Notes on breeding: Jackson's Chameleons do not lay eggs they give live birth to between 5 and 30+ babies. Raising freshly newborns can be a daunting task.

WATERING: Jackson's will not drink from a bowl they will only drink water from leaves
of plants. To provide water place a dripper on top of cage with water in it to slowly drip
down into cage onto leaves of plants. Once every week or two use pedailyte in the
dripper to provide electrolytes. Additionally spray cage with a mister or spray bottle to
get water droplets all over the plants and the chameleon once or twice a day.

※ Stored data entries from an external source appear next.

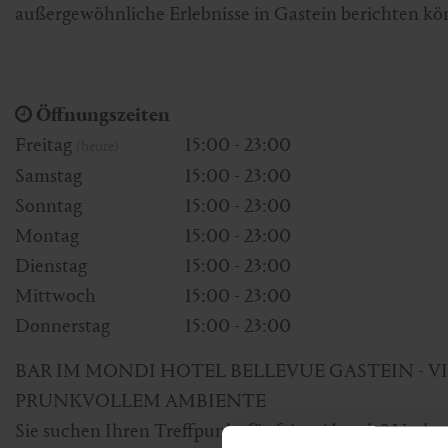
außergewöhnliche Erlebnisse in Gastein berichten kö
Öffnungszeiten
Freitag
15:00 - 23:00
(heute)
Samstag
15:00 - 23:00
Sonntag
15:00 - 23:00
Montag
15:00 - 23:00
Dienstag
15:00 - 23:00
Mittwoch
15:00 - 23:00
Donnerstag
15:00 - 23:00
BAR IM MONDI HOTEL BELLEVUE GASTEIN - V
PRUNKVOLLEM AMBIENTE
Sie suchen Ihren Treffpunkt für feine Abende? Und ges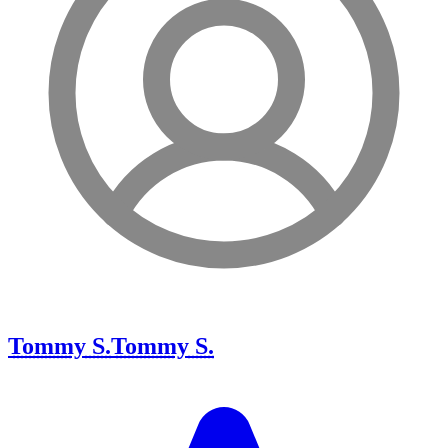
Tommy S.
Tommy S.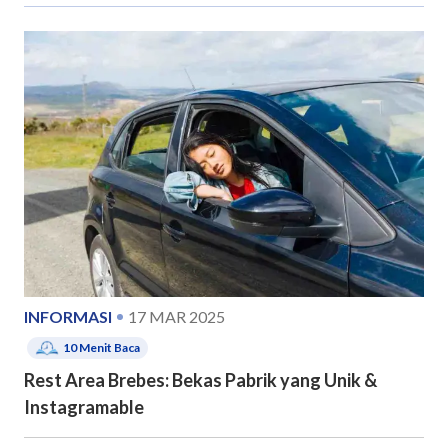
INFORMASI
17 MAR 2025
10
Menit Baca
Rest Area Brebes: Bekas Pabrik yang Unik &
Instagramable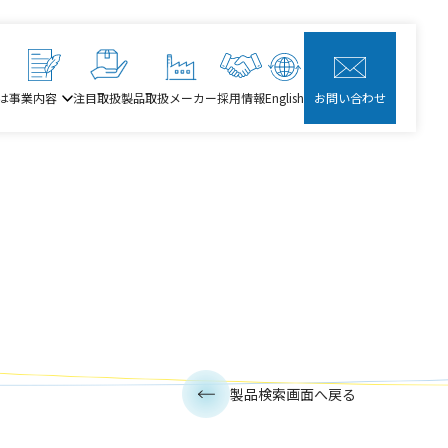
は
事業内容
注目取扱製品
取扱メーカー
採用情報
English
お問い合わせ
製品検索画面へ戻る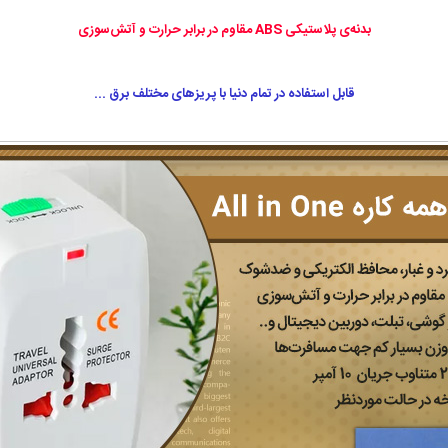
بدنه‌ی پلاستیکی ABS مقاوم در برابر حرارت و آتش‌سوزی
قابل استفاده در تمام دنیا با پریزهای مختلف برق ...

FEEDING: Jackson's should be fed food no larger than the width of its mouth. Food should be dusted with vitimin mineral supplement every other feeding or so. The supplement must contain on top of regular vit/min must have calcium and vitimin d or metobolic bone disease will kill the chameleon. the importance of a varied diet cannot be ignored. Chameleons need to eat a variety of insects. Good feeder insects are crickets, silkworms, butterworms. Additionally good feeders to offer to vary the diet would be mealworms, waxworms, and superworms. It is important to note that waxworms may be difficult to digest and are not very nutritous, but they are a good treat to occasionally feed to a chameleon in small amounts.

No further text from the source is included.